Activity — Starting at the line that holds "вий пожара в Кемерове" and stopping at the line that holds "официальный дилер Arlight", restate the records below word for word, with both of those lines included.

Data provided —
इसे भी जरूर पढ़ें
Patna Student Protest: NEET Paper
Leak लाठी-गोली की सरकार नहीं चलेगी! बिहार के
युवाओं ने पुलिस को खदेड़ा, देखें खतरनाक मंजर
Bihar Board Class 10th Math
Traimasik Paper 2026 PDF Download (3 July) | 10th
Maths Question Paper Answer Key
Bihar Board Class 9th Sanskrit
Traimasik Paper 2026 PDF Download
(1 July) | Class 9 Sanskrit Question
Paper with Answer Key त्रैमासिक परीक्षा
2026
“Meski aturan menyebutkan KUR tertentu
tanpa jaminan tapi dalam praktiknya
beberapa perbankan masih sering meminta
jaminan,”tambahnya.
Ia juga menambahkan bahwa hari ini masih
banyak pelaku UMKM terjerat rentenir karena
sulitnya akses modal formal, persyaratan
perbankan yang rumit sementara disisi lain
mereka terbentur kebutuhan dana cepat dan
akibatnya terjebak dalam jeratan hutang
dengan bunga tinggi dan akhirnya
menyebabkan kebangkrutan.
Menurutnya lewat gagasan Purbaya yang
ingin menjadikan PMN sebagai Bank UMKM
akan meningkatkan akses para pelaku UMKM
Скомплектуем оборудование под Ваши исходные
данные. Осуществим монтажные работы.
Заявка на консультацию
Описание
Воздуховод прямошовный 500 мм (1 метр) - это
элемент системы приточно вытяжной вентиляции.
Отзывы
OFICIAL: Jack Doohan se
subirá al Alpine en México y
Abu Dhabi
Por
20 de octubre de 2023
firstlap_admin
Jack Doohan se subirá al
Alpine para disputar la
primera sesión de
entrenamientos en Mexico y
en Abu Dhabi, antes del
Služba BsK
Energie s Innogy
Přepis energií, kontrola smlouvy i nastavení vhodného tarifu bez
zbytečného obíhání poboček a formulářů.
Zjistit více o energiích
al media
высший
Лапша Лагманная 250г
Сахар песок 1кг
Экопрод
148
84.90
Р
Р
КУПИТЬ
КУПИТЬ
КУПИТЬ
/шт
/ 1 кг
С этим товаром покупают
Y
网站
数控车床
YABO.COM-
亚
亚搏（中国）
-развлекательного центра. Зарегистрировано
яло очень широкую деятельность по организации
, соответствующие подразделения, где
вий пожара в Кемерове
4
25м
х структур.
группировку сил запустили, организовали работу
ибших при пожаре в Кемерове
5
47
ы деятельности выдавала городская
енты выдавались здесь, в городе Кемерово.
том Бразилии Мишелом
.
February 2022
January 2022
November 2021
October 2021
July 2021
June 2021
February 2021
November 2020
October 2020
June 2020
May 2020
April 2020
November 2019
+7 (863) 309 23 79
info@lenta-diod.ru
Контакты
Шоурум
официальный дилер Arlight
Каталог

Output for this task —
вий пожара в Кемерове
4
25м
х структур.
группировку сил запустили, организовали работу
ибших при пожаре в Кемерове
5
47
ы деятельности выдавала городская
енты выдавались здесь, в городе Кемерово.
том Бразилии Мишелом
.
February 2022
January 2022
November 2021
October 2021
July 2021
June 2021
February 2021
November 2020
October 2020
June 2020
May 2020
April 2020
November 2019
+7 (863) 309 23 79
info@lenta-diod.ru
Контакты
Шоурум
официальный дилер Arlight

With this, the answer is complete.